Beats Me

Pippa wants to know if there’s a term for the rhetorical device of establishing a rhyme scheme, then departing from it by substituting a non-rhyming synonym (or related word) for a word that would complete the rhyme scheme? Something such as,

No blogger’s benigner
Than Berkeley’s Dave Winer.
But women distress him
(Especially J. Sessum,
And sometimes Liz Lawley
And quite often, Shelley).
As fall days grow dimmer
I turn to Steve Himmer.
My troubles seem fainter
When I read Frank Paynter.
No courtier or pageboy
Is Chris Locke (the Rageboy).
While wise, kind Doc Searls
Offers wisdom in oysters.

Apologies for the doggerel, and for not including several friends whose names didn’t provoke immediate candidates for rhyming (or would have disrupted the meter).
 
But back to the point — is there a name for that? I couldn’t think of one.

3 thoughts on “Beats Me

  1. I’ve heard it called “subverted rhyme,” but I don’t know if that’s an official term or just a term of convenience.

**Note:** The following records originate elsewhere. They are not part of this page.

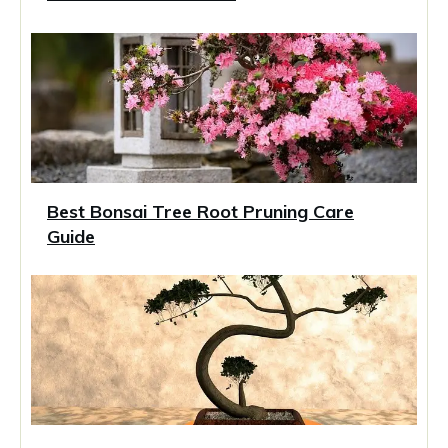
Best Bonsai Tree Root Pruning Care
Guide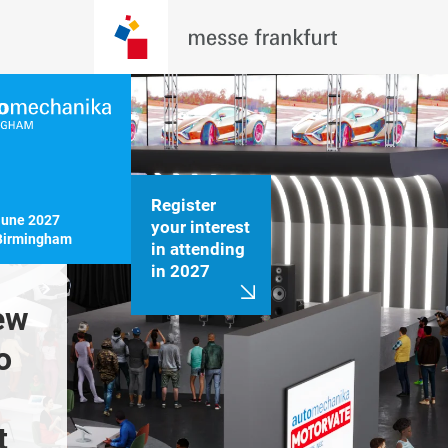
Register
June 2027

your interest
Birmingham
in attending
in 2027
ew 
550+ leading 
Hosting 
 
brands from 25+ 
in automo
countries exhibited 
event
 
at Automechanika 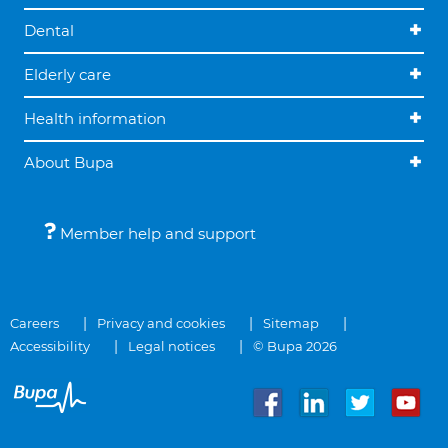
Dental
Elderly care
Health information
About Bupa
Member help and support
Careers
Privacy and cookies
Sitemap
Accessibility
Legal notices
© Bupa 2026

  2. I don’t know a name for it, but it reminds me of those semi-bowdlerized off-color ditties that substitute, at a line’s end, a harmless word for the obvious and taboo word expected. Though the substitute word wouldn’t, I think, be a synonym or related word, but a highly-contrasting word to call attention to the substitution.

    As much as I like foul-mouthed poetry, I think the devise is actually more satisfying to me in your bit above.